Sur le corps des vies antérieures de Sabrina, la rotule droite est cassée, coupée en deux. En basculant dans l'évènement concerné, je vois une jeune fille de 14 ans, Georgette. Elle est fille de pécheurs, et l'aînée de toute une fratrie : Matthieu 12 ans, Antoine 10 ans, Albertine 5 ans. La petite dernière a 3 ans. Les parents les ont envoyés à la plage, avec un panier de prunes du jardin et des gourdes d'eau. Ils s'amusent au pieds des falaises, à Saint Georges de Didonne. En ramassant des coquillages, à marée basse, Georgette glisse sur les rochers humides et son genou droit percute l'arrête d'un rocher. Plaie ouverte, fracture de la rotule. De retour à la maison, son père nettoie la plaie avec de l'eau de mer, ferme la fracture au moyen d'un petit étau, et bande le tout. La blessure sera longue à guérir, mais elle guérira parfaitement.

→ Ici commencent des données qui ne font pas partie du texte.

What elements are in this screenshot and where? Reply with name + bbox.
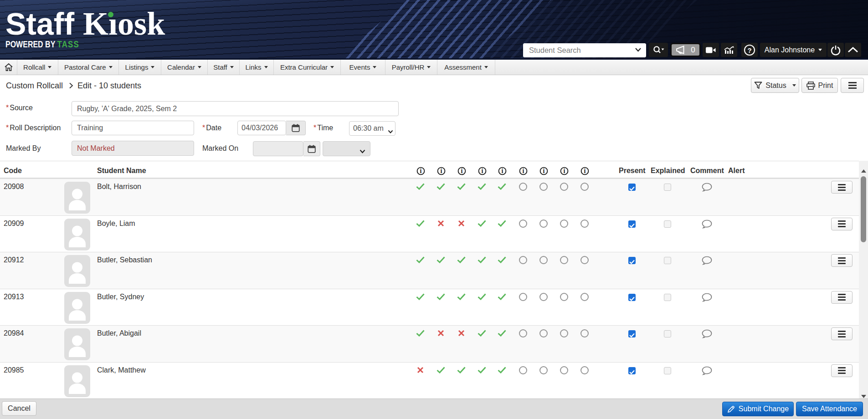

Il y a eu fragmentation d'âme, due à la douleur. J'ai récupéré le fragment d'âme de Georgette, je lui ai fait un soin et je l'ai réintégré à Sabrina. Le père de Georgette et la petite Albertine n'étaient pas passés dans la Lumière à leur mort. Je les ai appelés. Albertine était désormais une belle jeune femme, morte en couches à son premier enfant. Je les ai fait passés dans la Lumière. J'ai ensuite réparé la rotule cassée sur le corps des vies antérieures. Puis je suis allée dans le corps des émotions anciennes, réparer le trou correspondant à cet accident.
J'ai vu plusieurs épisodes de la vie de Georgette, au cours de différents soins, dont un où elle avait 97 ans, en 1801. L'épisode de la rotule s'est donc passé en 1718.
Durée du soin.
Ce soin dure généralement une semaine. Cela dépend du nombre d'évènements imprimés sur ce corps. Plusieurs blessures peuvent résulter d'un seul accident. En général, un seul évènement est traité par séance. Il ressort de ce soin un mieux-être et une meilleure compréhension de soi.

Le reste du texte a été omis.